This example illustrates the ability to develop a frameshift vaccine for Myeloma (MEL) in dogs. 12-15 dogs with each of 8 different cancers and age-matched dogs without cancer, were assayed on the arrays as described in Example 1, except the frame-shift peptides were predicted for mis-splicing in dog tumors. 279 Myeloma specific frame-shift peptides (>25% positive rate, 6SD) are shown in FIG. 2. 30 peptides are predicted to be 50% reactive in >90% of dogs diagnosed with myeloma (MEL). The same process was applied to all 8 cancers in the same manner

Example 4

This example demonstrates the ability to develop a frameshift vaccine for Breast Cancer (BC) in dogs. 12-15 dogs with each of 8 different cancers and age-matched dogs without cancer, were assayed on the arrays as described in Example 1, except the frame-shift peptides were predicted for mis-splicing in dog tumors. 122 Breast Cancer specific frame-shift peptides (>30% positive rate, 6SD) are shown in FIG. 3. 30 peptides from this group are predicted to provide 50% reactivity in >90% of patients.

Example 5

This example illustrates the process to test a cancer type specific frameshift vaccine in the mouse breast cancer model (4T1). As illustrated in FIG. 4, initially mice were challenged subcutaneously with 4T1 tumor cells and, seven days later, sera were collected. Pre-challenge and 7-days sera were assayed on peptide microarrays containing 200 frame-shift neoantigens. For the frameshift vaccines, the top 10 candidates with higher prevalence among all the mice challenged (n=24) were selected, a common Breast cancer frameshift vaccine was constructed (mBC FAST vaccine). Then, mice were vaccinated (n=10/group) twice subcutaneously on 7 and 14. For the immunization group with the combined immunotherapy, the antibody treatment, anti-PD-L1 (200 μg/dose) and CTLA-4 (100 μg/dose) were administrated on days 8, 15 and 21.

Example 6

This example illustrates the Breast Cancer (BC) frameshift vaccine or Pancreatic Cancer (PC) frameshift vaccine confers protection by reducing tumor growth or preventing growth at all. As shown in FIGS. 5A and 5B, the vaccines produced by the methods disclosed herein are effective at reducing or preventing tumor growth. In particular, the BC FAST vaccine significantly reduced tumor growth either alone or in combination with check point inhibitor (CPI, see FIG. 5A). The BC FAST vaccine also resulted in 5 out of 8 mice to be tumor free after the 1^st challenge (see FIG. 5B).
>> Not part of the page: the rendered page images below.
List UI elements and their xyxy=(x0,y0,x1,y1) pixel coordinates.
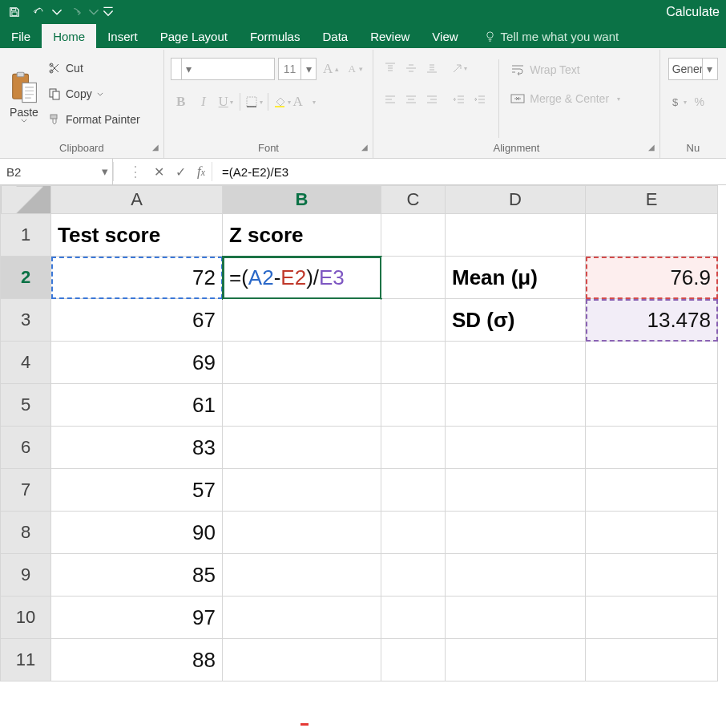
row-header-1[interactable]: 1 xyxy=(1,214,51,257)
cell-A9[interactable]: 85 xyxy=(51,554,223,597)
number-format-select[interactable]: General ▾ xyxy=(668,58,718,80)
cell-E9[interactable] xyxy=(586,554,718,597)
row-header-6[interactable]: 6 xyxy=(1,427,51,469)
copy-button[interactable]: Copy xyxy=(45,82,143,106)
cell-B11[interactable] xyxy=(223,639,381,681)
tab-data[interactable]: Data xyxy=(311,24,359,48)
col-header-B[interactable]: B xyxy=(223,186,381,214)
cut-button[interactable]: Cut xyxy=(45,56,143,80)
accounting-format-button[interactable]: $▾ xyxy=(668,91,689,112)
col-header-C[interactable]: C xyxy=(381,186,446,214)
cell-E7[interactable] xyxy=(586,469,718,512)
cell-A10[interactable]: 97 xyxy=(51,597,223,639)
cell-C6[interactable] xyxy=(381,427,446,469)
select-all-corner[interactable] xyxy=(1,186,51,214)
spreadsheet-grid[interactable]: A B C D E 1 Test score Z score 2 72 =(A2… xyxy=(0,185,726,681)
cell-D7[interactable] xyxy=(446,469,586,512)
cell-A3[interactable]: 67 xyxy=(51,299,223,342)
name-box-dropdown[interactable]: ▾ xyxy=(98,159,112,184)
cell-B6[interactable] xyxy=(223,427,381,469)
cell-A7[interactable]: 57 xyxy=(51,469,223,512)
cell-D11[interactable] xyxy=(446,639,586,681)
dialog-launcher[interactable]: ◢ xyxy=(152,143,159,152)
row-header-10[interactable]: 10 xyxy=(1,597,51,639)
tab-page-layout[interactable]: Page Layout xyxy=(149,24,239,48)
orientation-button[interactable]: ▾ xyxy=(449,58,470,79)
row-header-7[interactable]: 7 xyxy=(1,469,51,512)
align-bottom-button[interactable] xyxy=(421,58,442,79)
cell-E11[interactable] xyxy=(586,639,718,681)
cell-C5[interactable] xyxy=(381,384,446,427)
increase-font-button[interactable]: A▴ xyxy=(320,59,341,79)
cell-D2[interactable]: Mean (μ) xyxy=(446,257,586,299)
cell-D10[interactable] xyxy=(446,597,586,639)
tab-review[interactable]: Review xyxy=(359,24,421,48)
formula-input[interactable]: =(A2-E2)/E3 xyxy=(212,159,726,184)
cell-A4[interactable]: 69 xyxy=(51,342,223,384)
cell-D5[interactable] xyxy=(446,384,586,427)
bold-button[interactable]: B xyxy=(171,91,192,112)
cell-B10[interactable] xyxy=(223,597,381,639)
align-top-button[interactable] xyxy=(380,58,401,79)
col-header-E[interactable]: E xyxy=(586,186,718,214)
cell-A5[interactable]: 61 xyxy=(51,384,223,427)
cell-B7[interactable] xyxy=(223,469,381,512)
increase-indent-button[interactable] xyxy=(470,90,490,111)
cell-D8[interactable] xyxy=(446,512,586,554)
underline-button[interactable]: U▾ xyxy=(216,91,236,112)
cell-E1[interactable] xyxy=(586,214,718,257)
align-left-button[interactable] xyxy=(380,90,401,111)
undo-dropdown[interactable] xyxy=(51,1,63,23)
decrease-font-button[interactable]: A▾ xyxy=(344,59,365,79)
cell-C8[interactable] xyxy=(381,512,446,554)
cell-D1[interactable] xyxy=(446,214,586,257)
cell-C4[interactable] xyxy=(381,342,446,384)
cell-C3[interactable] xyxy=(381,299,446,342)
tab-insert[interactable]: Insert xyxy=(96,24,149,48)
col-header-D[interactable]: D xyxy=(446,186,586,214)
tab-home[interactable]: Home xyxy=(42,24,96,48)
dialog-launcher[interactable]: ◢ xyxy=(361,143,368,152)
cell-B2[interactable]: =(A2-E2)/E3 xyxy=(223,257,381,299)
cell-E2[interactable]: 76.9 xyxy=(586,257,718,299)
qat-customize[interactable] xyxy=(101,1,115,23)
align-center-button[interactable] xyxy=(401,90,421,111)
font-size-select[interactable]: 11 ▾ xyxy=(278,58,317,80)
cell-B1[interactable]: Z score xyxy=(223,214,381,257)
cell-D4[interactable] xyxy=(446,342,586,384)
row-header-5[interactable]: 5 xyxy=(1,384,51,427)
cell-E3[interactable]: 13.478 xyxy=(586,299,718,342)
cancel-formula-button[interactable]: ✕ xyxy=(154,164,164,180)
align-right-button[interactable] xyxy=(421,90,442,111)
cell-C11[interactable] xyxy=(381,639,446,681)
cell-B5[interactable] xyxy=(223,384,381,427)
percent-format-button[interactable]: % xyxy=(689,91,710,112)
cell-A6[interactable]: 83 xyxy=(51,427,223,469)
borders-button[interactable]: ▾ xyxy=(244,91,264,112)
cell-D6[interactable] xyxy=(446,427,586,469)
cell-E4[interactable] xyxy=(586,342,718,384)
format-painter-button[interactable]: Format Painter xyxy=(45,107,143,131)
decrease-indent-button[interactable] xyxy=(449,90,470,111)
row-header-11[interactable]: 11 xyxy=(1,639,51,681)
font-color-button[interactable]: A ▾ xyxy=(294,91,315,112)
cell-E6[interactable] xyxy=(586,427,718,469)
row-header-8[interactable]: 8 xyxy=(1,512,51,554)
row-header-4[interactable]: 4 xyxy=(1,342,51,384)
row-header-9[interactable]: 9 xyxy=(1,554,51,597)
undo-button[interactable] xyxy=(27,1,50,23)
name-box[interactable]: B2 xyxy=(0,159,98,184)
cell-C9[interactable] xyxy=(381,554,446,597)
cell-C7[interactable] xyxy=(381,469,446,512)
insert-function-button[interactable]: fx xyxy=(197,164,205,180)
save-button[interactable] xyxy=(3,1,26,23)
cell-E10[interactable] xyxy=(586,597,718,639)
fill-color-button[interactable]: ▾ xyxy=(272,91,292,112)
cell-A8[interactable]: 90 xyxy=(51,512,223,554)
tab-file[interactable]: File xyxy=(0,24,42,48)
row-header-3[interactable]: 3 xyxy=(1,299,51,342)
align-middle-button[interactable] xyxy=(401,58,421,79)
redo-dropdown[interactable] xyxy=(88,1,99,23)
cell-B9[interactable] xyxy=(223,554,381,597)
tab-view[interactable]: View xyxy=(421,24,469,48)
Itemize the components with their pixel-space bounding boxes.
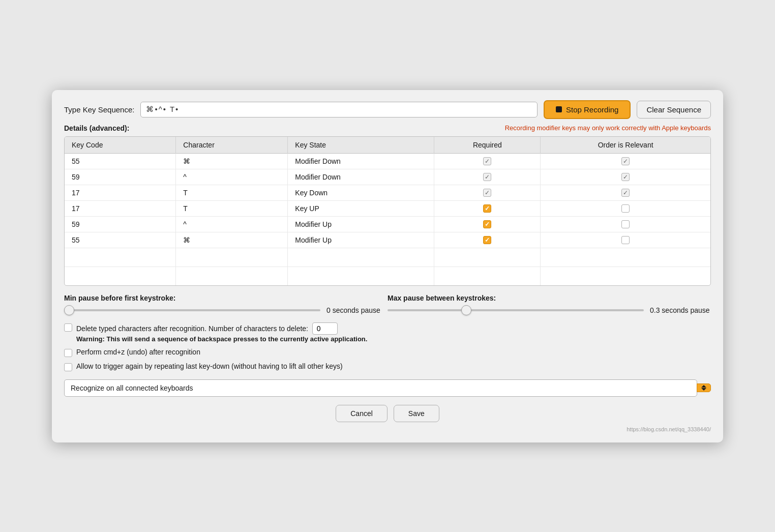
stop-recording-label: Stop Recording (566, 105, 618, 114)
stepper-down-icon[interactable] (701, 388, 706, 391)
type-key-label: Type Key Sequence: (64, 105, 134, 114)
cell-order-relevant[interactable]: ✓ (541, 153, 710, 169)
cell-key-state: Key UP (288, 200, 434, 216)
keyboard-select[interactable]: Recognize on all connected keyboards (64, 379, 697, 397)
key-sequence-table: Key Code Character Key State Required Or… (64, 136, 711, 286)
cell-required[interactable]: ✓ (434, 216, 541, 232)
order-checkbox[interactable] (621, 204, 630, 213)
cell-key-code: 59 (65, 169, 176, 185)
order-checkbox[interactable]: ✓ (621, 189, 630, 197)
table-row: 55 ⌘ Modifier Down ✓ ✓ (65, 153, 710, 169)
cell-required[interactable]: ✓ (434, 200, 541, 216)
cell-required[interactable]: ✓ (434, 232, 541, 248)
delete-warning: Warning: This will send a sequence of ba… (76, 335, 711, 343)
table-row: 59 ^ Modifier Down ✓ ✓ (65, 169, 710, 185)
cell-key-state: Modifier Up (288, 216, 434, 232)
stop-recording-button[interactable]: Stop Recording (544, 100, 631, 119)
required-checkbox[interactable]: ✓ (483, 204, 491, 213)
footer-url: https://blog.csdn.net/qq_3338440/ (64, 426, 711, 432)
cell-key-state: Modifier Down (288, 153, 434, 169)
keyboard-stepper[interactable] (697, 383, 711, 392)
table-row: 17 T Key UP ✓ (65, 200, 710, 216)
dialog: Type Key Sequence: Stop Recording Clear … (52, 90, 723, 442)
top-row: Type Key Sequence: Stop Recording Clear … (64, 100, 711, 119)
delete-checkbox[interactable] (64, 323, 72, 332)
bottom-buttons: Cancel Save (64, 405, 711, 422)
cell-key-code: 55 (65, 153, 176, 169)
sliders-section: Min pause before first keystroke: 0 seco… (64, 294, 711, 314)
order-checkbox[interactable]: ✓ (621, 157, 630, 165)
max-pause-label: Max pause between keystrokes: (387, 294, 711, 302)
warning-text: Recording modifier keys may only work co… (505, 124, 711, 132)
cell-character: ^ (176, 216, 288, 232)
max-pause-group: Max pause between keystrokes: 0.3 second… (387, 294, 711, 314)
trigger-again-option-text: Allow to trigger again by repeating last… (76, 362, 343, 370)
max-pause-value: 0.3 seconds pause (650, 306, 711, 314)
cell-character: T (176, 200, 288, 216)
stepper-up-icon[interactable] (701, 385, 706, 388)
min-pause-value: 0 seconds pause (326, 306, 387, 314)
required-checkbox[interactable]: ✓ (483, 173, 491, 181)
min-pause-slider-row: 0 seconds pause (64, 306, 387, 314)
max-pause-slider[interactable] (387, 309, 644, 311)
cancel-button[interactable]: Cancel (336, 405, 387, 422)
cell-order-relevant[interactable] (541, 232, 710, 248)
col-key-state: Key State (288, 137, 434, 154)
save-button[interactable]: Save (394, 405, 439, 422)
max-pause-slider-wrapper (387, 309, 644, 311)
cell-order-relevant[interactable]: ✓ (541, 169, 710, 185)
col-order-relevant: Order is Relevant (541, 137, 710, 154)
cell-key-state: Modifier Down (288, 169, 434, 185)
undo-option-row: Perform cmd+z (undo) after recognition (64, 348, 711, 357)
col-character: Character (176, 137, 288, 154)
cell-order-relevant[interactable] (541, 216, 710, 232)
delete-warning-text: Warning: This will send a sequence of ba… (76, 335, 367, 343)
table-row-empty (65, 248, 710, 267)
details-label: Details (advanced): (64, 124, 129, 132)
clear-sequence-button[interactable]: Clear Sequence (637, 101, 711, 119)
cell-order-relevant[interactable]: ✓ (541, 185, 710, 200)
min-pause-slider-wrapper (64, 309, 320, 311)
delete-count-input[interactable] (312, 322, 338, 335)
col-required: Required (434, 137, 541, 154)
cell-required[interactable]: ✓ (434, 153, 541, 169)
cell-key-state: Key Down (288, 185, 434, 200)
cell-required[interactable]: ✓ (434, 185, 541, 200)
stop-icon (556, 106, 562, 112)
delete-label-text: Delete typed characters after recognitio… (76, 324, 308, 333)
required-checkbox[interactable]: ✓ (483, 157, 491, 165)
delete-option-text: Delete typed characters after recognitio… (76, 322, 338, 335)
cell-character: ^ (176, 169, 288, 185)
delete-option-row: Delete typed characters after recognitio… (64, 322, 711, 335)
trigger-again-checkbox[interactable] (64, 363, 72, 371)
max-pause-slider-row: 0.3 seconds pause (387, 306, 711, 314)
options-section: Delete typed characters after recognitio… (64, 322, 711, 371)
cell-key-state: Modifier Up (288, 232, 434, 248)
cell-key-code: 55 (65, 232, 176, 248)
details-row: Details (advanced): Recording modifier k… (64, 124, 711, 132)
col-key-code: Key Code (65, 137, 176, 154)
keyboard-select-value: Recognize on all connected keyboards (71, 384, 193, 392)
cell-key-code: 17 (65, 200, 176, 216)
required-checkbox[interactable]: ✓ (483, 189, 491, 197)
cell-required[interactable]: ✓ (434, 169, 541, 185)
table-row: 17 T Key Down ✓ ✓ (65, 185, 710, 200)
order-checkbox[interactable] (621, 236, 630, 244)
min-pause-group: Min pause before first keystroke: 0 seco… (64, 294, 387, 314)
table-row: 59 ^ Modifier Up ✓ (65, 216, 710, 232)
cell-key-code: 59 (65, 216, 176, 232)
keyboard-select-row: Recognize on all connected keyboards (64, 379, 711, 397)
cell-character: ⌘ (176, 153, 288, 169)
min-pause-slider[interactable] (64, 309, 320, 311)
required-checkbox[interactable]: ✓ (483, 220, 491, 228)
undo-option-text: Perform cmd+z (undo) after recognition (76, 348, 200, 356)
order-checkbox[interactable] (621, 220, 630, 228)
key-sequence-input[interactable] (140, 102, 538, 117)
undo-checkbox[interactable] (64, 349, 72, 357)
table-row: 55 ⌘ Modifier Up ✓ (65, 232, 710, 248)
cell-order-relevant[interactable] (541, 200, 710, 216)
order-checkbox[interactable]: ✓ (621, 173, 630, 181)
required-checkbox[interactable]: ✓ (483, 236, 491, 244)
min-pause-label: Min pause before first keystroke: (64, 294, 387, 302)
cell-character: ⌘ (176, 232, 288, 248)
The PC FAST vaccine significantly reduced tumor growth in combination with CPI (FIG. 5A) and the combination resulted in 3 out of 8 mice to be tumor free after the 1^st challenge (see FIG. 5B).

Example 7

This example illustrates the disclosed FAST vaccine reduces metastasis, such as pulmonary metastasis. As illustrated in FIGS. 6A and 6B, treatment with either the BC FAST vaccine alone or with CPI significantly reduced metastasis. The average number of 4T1 colonies were significantly reduced following treatment with the BC FAST vaccine alone or in combination with CPI as compared to mock samples (FIG. 6B). Similar results were found following treatment with the BC FAST vaccine alone or in combination with CPI as compared to mock samples (FIG. 6B).

The present disclosure is not to be limited in scope by the specific embodiments described herein. Indeed, various modifications of the disclosure in addition to those described herein will become apparent to those skilled in the art from the foregoing description and the accompanying figures. Such modifications are intended to fall within the scope of the appended claims.

Claims

1. A method of producing a vaccine for a cancer and/or tumor and stage of interest, comprising:

identifying a first population of peptides that are immunoreactive with a set of biological samples obtained from a set of test subjects that have been identified as having the cancer and/or tumor and stage of interest; and

preparing a cancer vaccine composition for the cancer of interest, wherein the cancer vaccine composition comprises a second population of peptides comprising one or more peptides in the first population or a nucleic acid sequence encoding the one or more peptides, thereby producing the vaccine for the cancer and/or tumor of interest.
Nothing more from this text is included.